As an illustration of an orbit around a planet, the Newton's cannonball model may prove useful (see image below). Imagine a cannon sitting on top of a tall mountain, which fires a cannonball horizontally. The mountain needs to be very tall, so that the cannon will be above the Earth's atmosphere and the effects of air friction on the cannonball can be ignored.
If the cannon fires its ball with a low initial velocity, the trajectory of the ball curves downward and hits the ground (A). As the firing velocity is increased, the cannonball hits the ground farther (B) away from the cannon, because while the ball is still falling towards the ground, the ground is increasingly curving away from it (see first point, above). All these motions are actually "orbits" in a technical sense — they are describing a portion of an elliptical path around the center of gravity — but the orbits are interrupted by striking the Earth.
If the cannonball is fired with sufficient velocity, the ground curves away from the ball at least as much as the ball falls — so the ball never strikes the ground. It is now in what could be called a non-interrupted, or circumnavigating, orbit.
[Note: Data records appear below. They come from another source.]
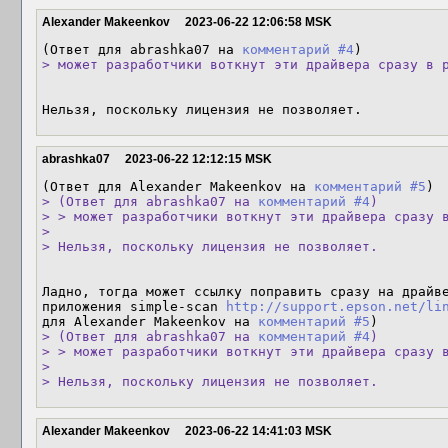
Alexander Makeenkov
2023-06-22 12:06:58 MSK
(Ответ для abrashka07 на 
комментарий #4
> может разработчики воткнут эти драйвера сразу в 
Нельзя, поскольку лицензия не позволяет.
abrashka07
2023-06-22 12:12:15 MSK
(Ответ для Alexander Makeenkov на 
комментарий #5
> (Ответ для abrashka07 на 
комментарий #4
)

> > может разработчики воткнут эти драйвера сразу в
> 

> Нельзя, поскольку лицензия не позволяет.
Ладно, тогда может ссылку поправить сразу на драйве
приложения simple-scan 
http://support.epson.net/li
для Alexander Makeenkov на 
комментарий #5
> (Ответ для abrashka07 на 
комментарий #4
)

> > может разработчики воткнут эти драйвера сразу в
> 

> Нельзя, поскольку лицензия не позволяет.
Alexander Makeenkov
2023-06-22 14:41:03 MSK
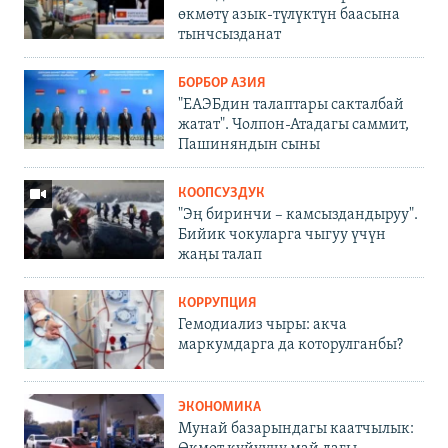
өкмөтү азык-түлүктүн баасына
тынчсызданат
БОРБОР АЗИЯ
"ЕАЭБдин талаптары сакталбай
жатат". Чолпон-Атадагы саммит,
Пашиняндын сыны
КООПСУЗДУК
"Эң биринчи – камсыздандыруу".
Бийик чокуларга чыгуу үчүн
жаңы талап
КОРРУПЦИЯ
Гемодиализ чыры: акча
маркумдарга да которулганбы?
ЭКОНОМИКА
Мунай базарындагы каатчылык:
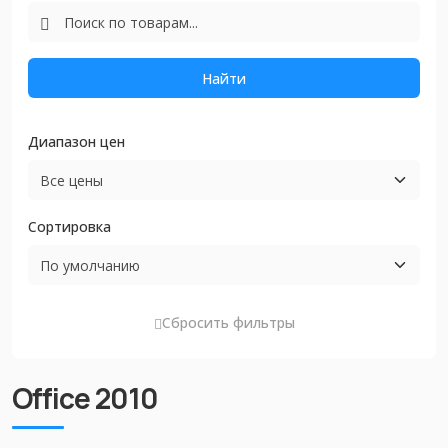
Найти
Диапазон цен
Сортировка
Сбросить фильтры
Office 2010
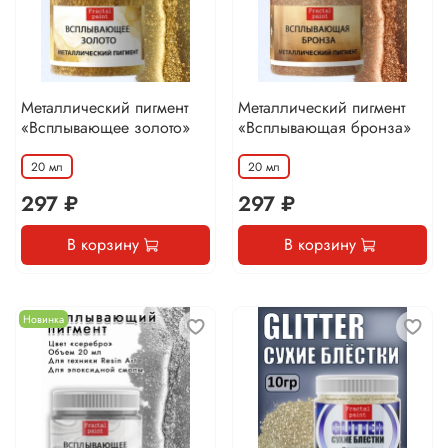
Металлический пигмент
Металлический пигмент
«Всплывающее золото»
«Всплывающая бронза»
20 мл
20 мл
297 ₽
297 ₽
В корзину
В корзину
Новинка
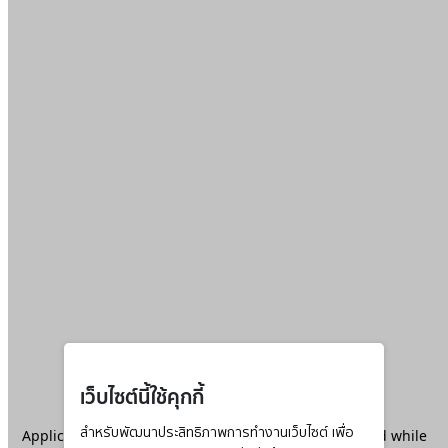
เว็บไซต์นี้ใช้คุกกี้
Application error: a
สำหรับพัฒนาประสิทธิภาพการทำงานเว็บไซต์ เพื่อ
client
-side exception has occurred while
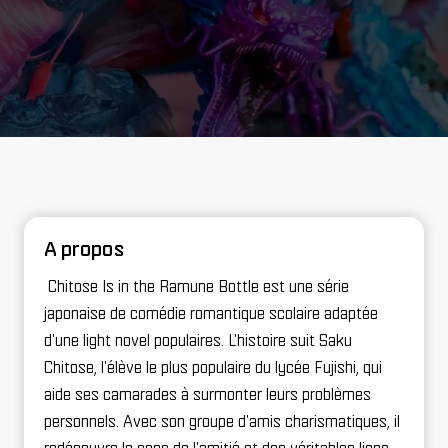
A propos
Chitose Is in the Ramune Bottle est une série
japonaise de comédie romantique scolaire adaptée
d'une light novel populaires. L'histoire suit Saku
Chitose, l'élève le plus populaire du lycée Fujishi, qui
aide ses camarades à surmonter leurs problèmes
personnels. Avec son groupe d'amis charismatiques, il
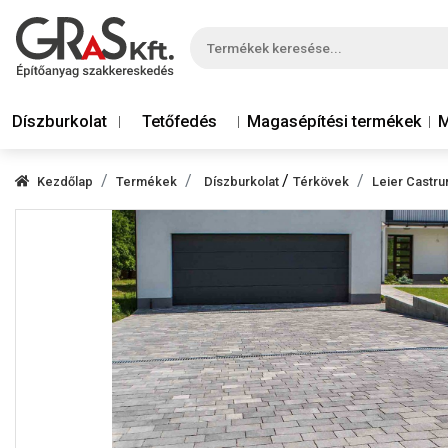
Díszburkolat
Tetőfedés
Magasépítési termékek
M
/
Kezdőlap
Termékek
Díszburkolat
Térkövek
Leier Castru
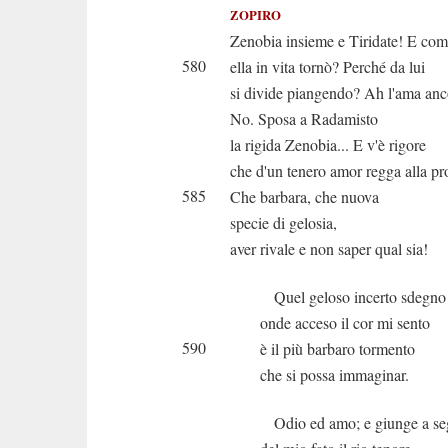
ZOPIRO
Zenobia insieme e Tiridate! E co
580
ella in vita tornò? Perché da lui
si divide piangendo? Ah l'ama anc
No. Sposa a Radamisto
la rigida Zenobia... E v'è rigore
che d'un tenero amor regga alla pr
585
Che barbara, che nuova
specie di gelosia,
aver rivale e non saper qual sia!
Quel geloso incerto sdegno
onde acceso il cor mi sento
590
è il più barbaro tormento
che si possa immaginar.
Odio ed amo; e giunge a s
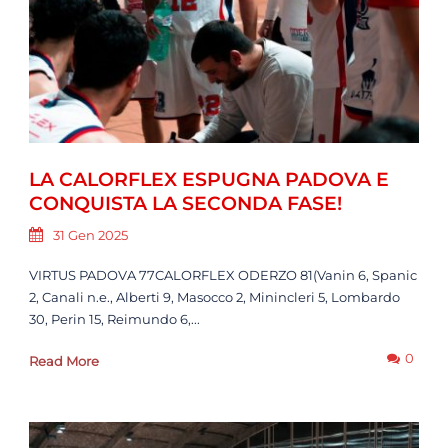
LA CALORFLEX ESPUGNA PADOVA E
CONQUISTA LA SECONDA FASE!
31 Gen 2025
VIRTUS PADOVA 77CALORFLEX ODERZO 81(Vanin 6, Spanic
2, Canali n.e., Alberti 9, Masocco 2, Minincleri 5, Lombardo
30, Perin 15, Reimundo 6,...
0
Read More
For any specific combination of height above the center of gravity, and mass of the planet, there is one specific firing velocity that produces a circular orbit, as shown in (C).
As the firing velocity is increased beyond this, a range of elliptic orbits are produced; one is shown in (D). If the initial firing is above the surface of the Earth as shown, there will also be elliptical orbits at slower velocities; these will come closest to the Earth at the point half an orbit beyond, and directly opposite, the firing point.
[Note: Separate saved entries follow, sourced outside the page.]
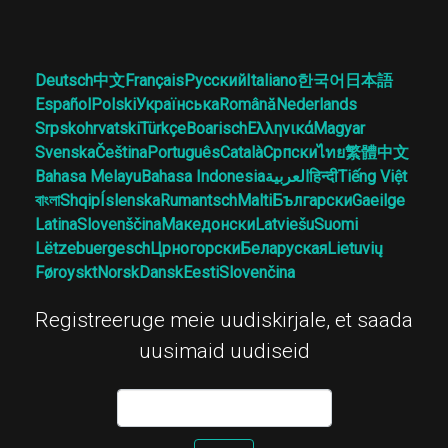
Deutsch
中文
Français
Русский
Italiano
한국어
日本語
Español
Polski
Українська
Română
Nederlands
Srpskohrvatski
Türkçe
Boarisch
Ελληνικά
Magyar
Svenska
Čeština
Português
Català
Српски
ไทย
繁體中文
Bahasa Melayu
Bahasa Indonesia
العربية
हिन्दी
Tiếng Việt
বাংলা
Shqip
Íslenska
Rumantsch
Malti
Български
Gaeilge
Latina
Slovenščina
Македонски
Latviešu
Suomi
Lëtzebuergesch
Црногорски
Беларуская
Lietuvių
Føroyskt
Norsk
Dansk
Eesti
Slovenčina
Registreeruge meie uudiskirjale, et saada
uusimaid uudiseid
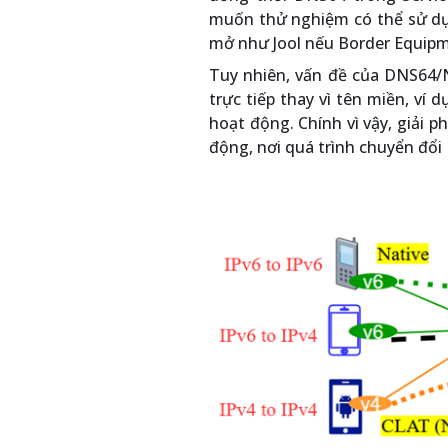
muốn thử nghiệm có thể sử d
mở như Jool nếu Border Equip
Tuy nhiên, vấn đề của DNS64/N
trực tiếp thay vì tên miền, ví 
hoạt động. Chính vì vậy, giải 
động, nơi quá trình chuyển đổi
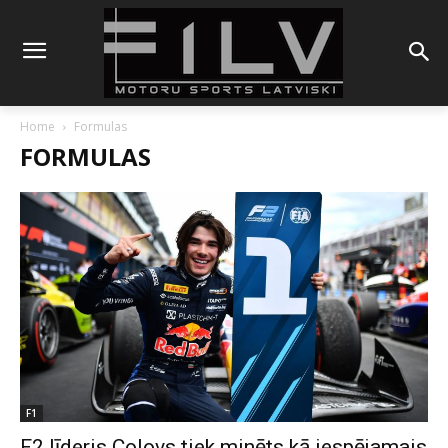
Home
Formulas
FORMULAS
F1
F2 līderis Colovs tiek minēts kā iespējamais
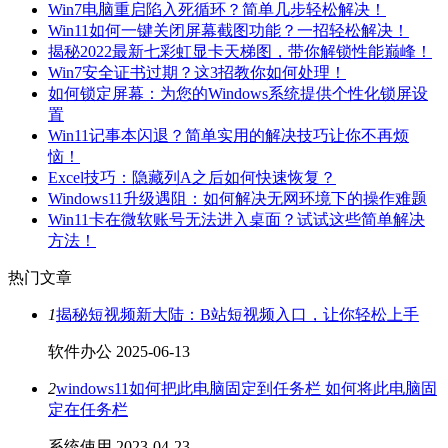
Win7电脑重启陷入死循环？简单几步轻松解决！
Win11如何一键关闭屏幕截图功能？一招轻松解决！
揭秘2022最新七彩虹显卡天梯图，带你解锁性能巅峰！
Win7安全证书过期？这3招教你如何处理！
如何锁定屏幕：为您的Windows系统提供个性化锁屏设
置
Win11记事本闪退？简单实用的解决技巧让你不再烦
恼！
Excel技巧：隐藏列A之后如何快速恢复？
Windows11升级遇阻：如何解决无网环境下的操作难题
Win11卡在微软账号无法进入桌面？试试这些简单解决
方法！
热门文章
1
揭秘短视频新大陆：B站短视频入口，让你轻松上手
软件办公
2025-06-13
2
windows11如何把此电脑固定到任务栏 如何将此电脑固
定在任务栏
系统使用
2023-04-23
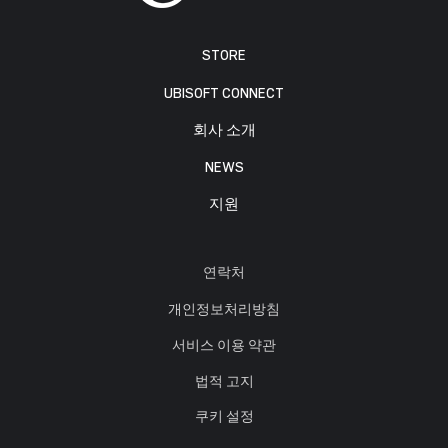
STORE
UBISOFT CONNECT
회사 소개
NEWS
지원
연락처
개인정보처리방침
서비스 이용 약관
법적 고지
쿠키 설정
At a specific velocity called escape velocity, again dependent on the firing height and mass of the planet, an open orbit such as (E) results — a parabolic trajectory. At even faster velocities the object will follow a range of hyperbolic trajectories. In a practical sense, both of these trajectory types mean the object is "breaking free" of the planet's gravity, and "going off into space".
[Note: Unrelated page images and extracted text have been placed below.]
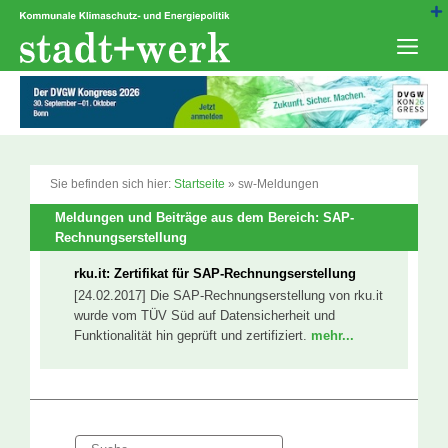
Zum
Inhalt
springen
Men
Sie befinden sich hier:
Startseite
»
sw-Meldungen
Meldungen und Beiträge aus dem Bereich: SAP-
Rechnungserstellung
rku.it: Zertifikat für SAP-Rechnungserstellung
[24.02.2017] Die SAP-Rechnungserstellung von rku.it
wurde vom TÜV Süd auf Datensicherheit und
Funktionalität hin geprüft und zertifiziert.
mehr...
Suche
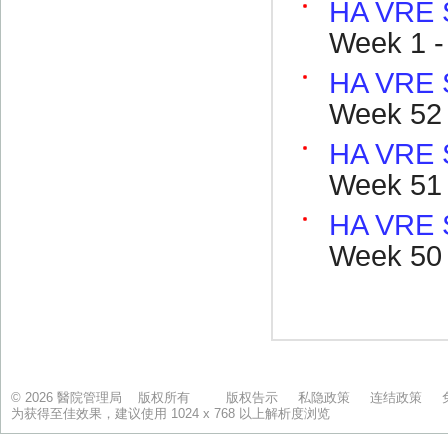
© 2026 醫院管理局 版权所有
版权告示
私隐政策
连结政策
为获得至佳效果，建议使用 1024 x 768 以上解析度浏览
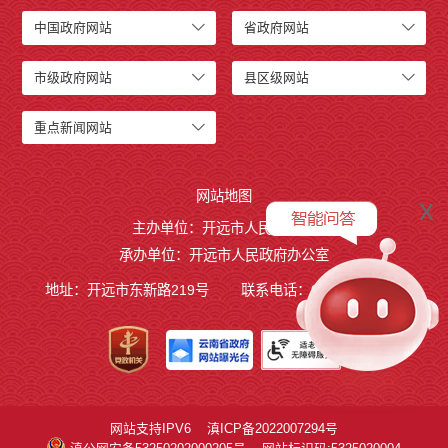
中国政府网站
省政府网站
市级政府网站
县区级网站
重点新闻网站
网站地图
x
主办单位：开远市人民政府
承办单位：开远市人民政府办公室
地址：开远市东新路219号
联系电话：0873-7236877
网站支持IPV6
滇ICP备2022007294号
The velocity relationship of two moving objects with mass can thus be considered in four practical classes, with subtypes:
- No orbit
- Suborbital trajectories
- Range of interrupted elliptical paths
- Orbital trajectories (or simply "orbits")
- Range of elliptical paths with closest point opposite firing point
- Circular path
- Range of elliptical paths with closest point at firing point
- Open (or escape) trajectories
- Parabolic paths
- Hyperbolic paths
Newton's laws of motion Edit
In many situations relativistic effects can be neglected, and Newton's laws give a highly accurate description of the motion. Then the acceleration of each body is equal to the sum of the gravitational forces on it, divided by its mass, and the gravitational force between each pair of bodies is proportional to the product of their masses and decreases inversely with the square of the distance between them. To this Newtonian approximation, for a system of two point masses or spherical bodies, only influenced by their mutual gravitation (the two-body problem), the orbits can be exactly calculated. If the heavier body is much more massive than the smaller, as for a satellite or small moon orbiting a planet or for the Earth orbiting the Sun, it is accurate and convenient to describe the motion in a coordinate system that is centered on the heavier body, and we can say that the lighter body is in orbit around the heavier. For the case where the masses of two bodies are comparable, an exact Newtonian solution is still available, and qualitatively similar to the case of dissimilar masses, by centering the coordinate system on the center of mass of the two.
Energy is associated with gravitational fields. A stationary body far from another can do external work if it is pulled towards it, and therefore has gravitational potential energy. Since work is required to separate two massive bodies against the pull of gravity, their gravitational potential energy increases as they are separated, and decreases as they approach one another. For point masses the gravitational energy decreases without limit as they approach zero separation, and it is convenient and conventional to take the potential energy as zero when they are an infinite distance apart, and then negative (since it decreases from zero) for smaller finite distances.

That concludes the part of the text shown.